Transcribed page contents »
%%
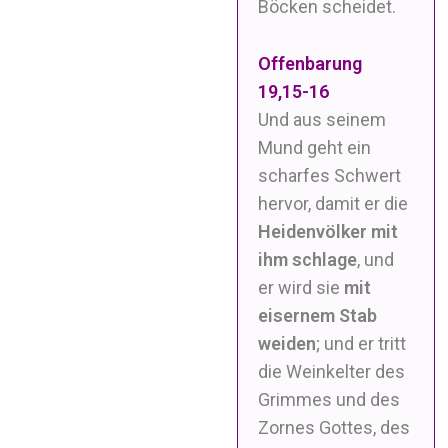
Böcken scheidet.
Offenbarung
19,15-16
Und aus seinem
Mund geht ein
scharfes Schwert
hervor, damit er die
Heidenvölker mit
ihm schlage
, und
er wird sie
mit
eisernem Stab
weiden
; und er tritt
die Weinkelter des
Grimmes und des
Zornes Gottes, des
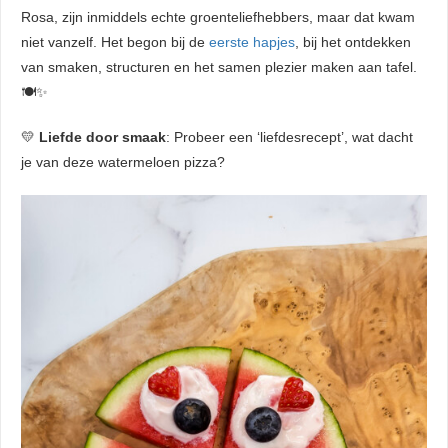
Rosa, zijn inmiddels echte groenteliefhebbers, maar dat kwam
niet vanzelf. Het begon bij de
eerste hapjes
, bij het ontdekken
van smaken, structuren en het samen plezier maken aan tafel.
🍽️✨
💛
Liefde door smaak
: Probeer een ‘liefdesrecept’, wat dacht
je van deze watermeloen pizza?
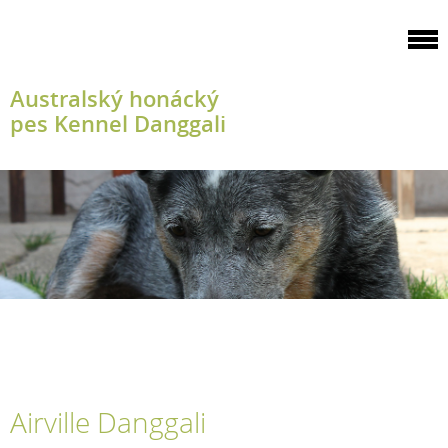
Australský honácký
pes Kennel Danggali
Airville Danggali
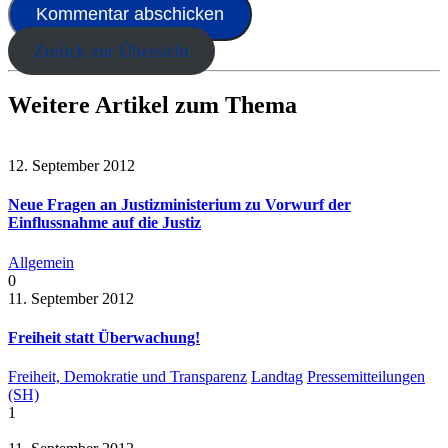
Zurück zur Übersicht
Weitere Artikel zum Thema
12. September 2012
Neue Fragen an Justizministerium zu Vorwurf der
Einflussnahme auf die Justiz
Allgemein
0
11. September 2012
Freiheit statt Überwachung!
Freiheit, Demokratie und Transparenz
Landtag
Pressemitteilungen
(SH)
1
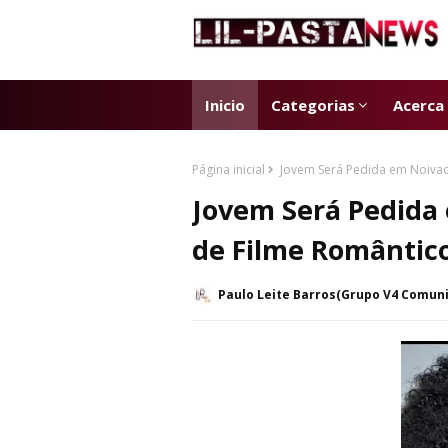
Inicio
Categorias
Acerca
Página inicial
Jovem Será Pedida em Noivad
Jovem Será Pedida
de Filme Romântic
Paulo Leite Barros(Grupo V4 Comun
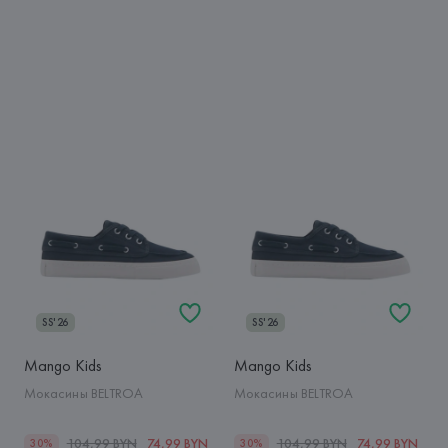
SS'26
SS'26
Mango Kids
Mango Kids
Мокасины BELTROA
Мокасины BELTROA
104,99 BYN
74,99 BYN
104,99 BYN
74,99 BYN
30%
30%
%%
%%
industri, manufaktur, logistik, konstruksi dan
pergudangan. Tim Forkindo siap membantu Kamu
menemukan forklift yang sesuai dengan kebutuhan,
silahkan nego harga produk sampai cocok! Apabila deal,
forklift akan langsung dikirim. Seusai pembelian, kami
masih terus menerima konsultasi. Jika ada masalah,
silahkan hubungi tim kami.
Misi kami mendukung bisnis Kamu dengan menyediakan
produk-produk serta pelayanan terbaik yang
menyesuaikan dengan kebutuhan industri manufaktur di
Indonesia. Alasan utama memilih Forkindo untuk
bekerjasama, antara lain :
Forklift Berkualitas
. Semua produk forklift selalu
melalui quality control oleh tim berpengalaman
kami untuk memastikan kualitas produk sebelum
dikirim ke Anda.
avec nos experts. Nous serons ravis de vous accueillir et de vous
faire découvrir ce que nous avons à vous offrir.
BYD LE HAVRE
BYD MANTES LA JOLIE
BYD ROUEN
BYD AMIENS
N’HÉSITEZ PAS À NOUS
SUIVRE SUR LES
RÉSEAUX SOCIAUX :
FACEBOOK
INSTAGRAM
%%
%%
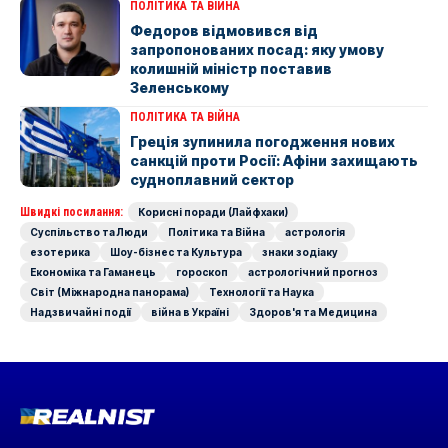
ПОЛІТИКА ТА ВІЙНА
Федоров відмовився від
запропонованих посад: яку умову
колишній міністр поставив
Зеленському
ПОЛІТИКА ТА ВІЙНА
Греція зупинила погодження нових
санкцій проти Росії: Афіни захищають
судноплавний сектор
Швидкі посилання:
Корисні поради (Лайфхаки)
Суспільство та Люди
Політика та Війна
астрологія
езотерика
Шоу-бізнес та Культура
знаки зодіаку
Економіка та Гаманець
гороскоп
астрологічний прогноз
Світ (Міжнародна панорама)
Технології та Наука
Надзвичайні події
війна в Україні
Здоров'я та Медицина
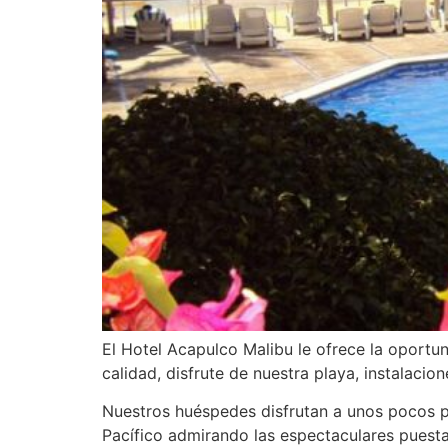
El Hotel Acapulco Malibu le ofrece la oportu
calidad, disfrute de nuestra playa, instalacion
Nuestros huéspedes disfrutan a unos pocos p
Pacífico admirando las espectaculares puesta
%%
PROBLEM STATEMENT »
How many lines of the records contain "untuk"? Answer with the number only.

PROBLEM SOLUTION »
2